4. Il ressort des termes de l'arrêté attaqué qu'il a été pris en raison, à la fois, des propos tenus par Mme A au cours d'une altercation avec une collègue, le 12 octobre 2018, mais également de son comportement général agressif et menaçant à l'égard des autres personnels perturbant gravement le service et conduisant à une ambiance néfaste au sein de la juridiction. Mme A ne conteste pas avoir, au cours de l'altercation survenue avec une collègue le 12 octobre 2018, tenu les propos selon lesquels elle allait " lui donner un coup de tête ". Si Mme A soutient qu'elle a seulement répondu verbalement à une agression de sa collègue greffière, la circonstance alléguée n'est pas de nature à retirer leur caractère de gravité aux propos qu'elle a tenus dans un cadre professionnel. Par ailleurs, il ressort du rapport établi conjointement par le premier président de la cour d'appel de Nîmes et le procureur général près ladite cour le 12 novembre 2018 et des autres pièces versées au dossier par le ministre, que le comportement agressif de Mme A a généré, chez les personnels du tribunal, souffrance et peur, mettant ainsi en difficulté le fonctionnement de la juridiction, et suscitant une volonté collective, de la part de ces fonctionnaires, d'exercer leur droit de retrait. Si Mme A expose qu'il convient de prendre en considération la problématique générale du service, qui est celle d'un conflit général installé depuis des années qui ne lui est pas imputable, les éléments qu'elle a versés au dossier, notamment les témoignages de deux agents avec lesquels elle a travaillé ainsi que des certificats médicaux, qui peuvent démontrer les difficultés rencontrées dans le service depuis 2013 et dont la requérante a par ailleurs elle-même souffert, ne permettent toutefois pas d'infirmer l'appréciation portée par l'autorité administrative, à la date de la décision contestée, sur le comportement qui lui est reproché et son incidence sur le fonctionnement du service. Dans ces conditions, les faits imputés à Mme A présentaient un caractère suffisant de vraisemblance et de gravité pour justifier la mesure de suspension prise dans l'intérêt du service.

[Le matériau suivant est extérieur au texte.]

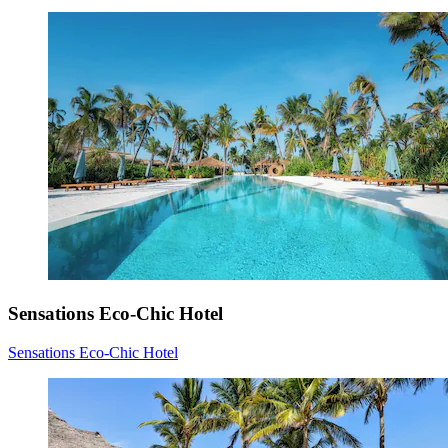
Sensations Eco-Chic Hotel
Sensations Eco-Chic Hotel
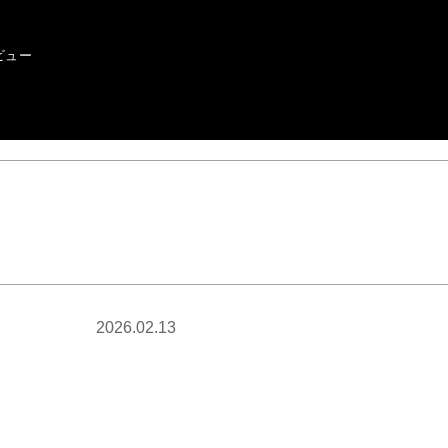
ビュー
2026.02.13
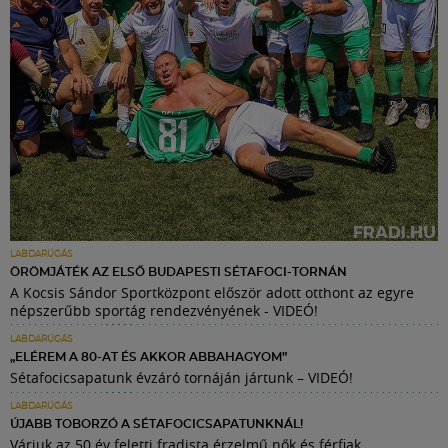
LABDARÚGÁS
ÖRÖMJÁTÉK AZ ELSŐ BUDAPESTI SÉTAFOCI-TORNÁN
A Kocsis Sándor Sportközpont először adott otthont az egyre
népszerűbb sportág rendezvényének - VIDEÓ!
LABDARÚGÁS
„ELÉREM A 80-AT ÉS AKKOR ABBAHAGYOM”
Sétafocicsapatunk évzáró tornáján jártunk – VIDEÓ!
LABDARÚGÁS
ÚJABB TOBORZÓ A SÉTAFOCICSAPATUNKNÁL!
Várjuk az 50 év feletti fradista érzelmű nők és férfiak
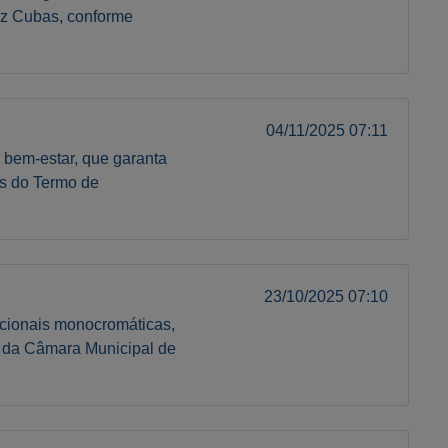
az Cubas, conforme
04/11/2025 07:11
 bem-estar, que garanta
es do Termo de
23/10/2025 07:10
ncionais monocromáticas,
s da Câmara Municipal de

Par suite, les moyens tirés de l'absence de matérialité des faits, de ce que ces derniers ne présentaient ni un degré de gravité, ni un degré d'urgence de nature à justifier la mesure en litige et de l'erreur d'appréciation dont serait entaché l'arrêté contesté, ne peuvent qu'être écartés.

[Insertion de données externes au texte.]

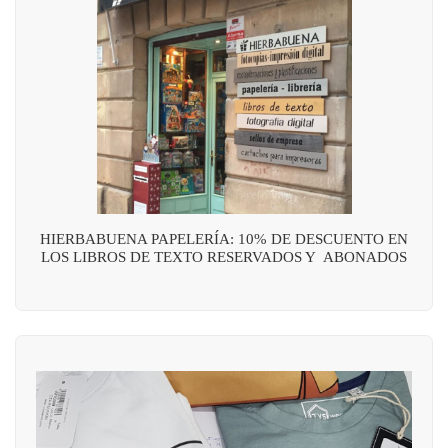
HIERBABUENA PAPELERÍA: 10% DE DESCUENTO EN
LOS LIBROS DE TEXTO RESERVADOS Y ABONADOS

5. Il résulte de ce qui précède que Mme A n'est pas fondée à soutenir que c'est à tort que, par le jugement attaqué, le tribunal administratif de Nîmes a rejeté sa demande.
Sur les frais liés au litige :
6. Les dispositions de l'article L. 761-1 du code de justice administrative font obstacle à ce que soit mise à la charge de l'Etat, qui n'est pas, dans la présente instance, la partie perdante, la somme que demande Mme A au titre des frais exposés par elle et non compris dans les dépens.
D E C I D E :
Article 1er : La requête de Mme A est rejetée.
Article 2 : Le présent arrêt sera notifié à Mme B A et au garde des sceaux, ministre de la justice.
Délibéré après l'audience du 20 juin 2023 à laquelle siégeaient :
Mme Geslan-Demaret, présidente de chambre,
Mme Blin, présidente assesseure,
M. Teulière, premier conseiller.
Rendu public par mise à disposition au greffe le 4 juillet 2023.
Le rapporteur,
T. Teulière
La présidente,
A. Geslan-Demaret
La greffière,
M-M. Maillat
La République mande et ordonne au garde des sceaux, ministre de la justice en ce qui le concerne ou à tous commissaires de justice à ce requis en ce qui concerne les voies de droit commun contre les parties privées, de pourvoir à l'exécution du présent arrêt.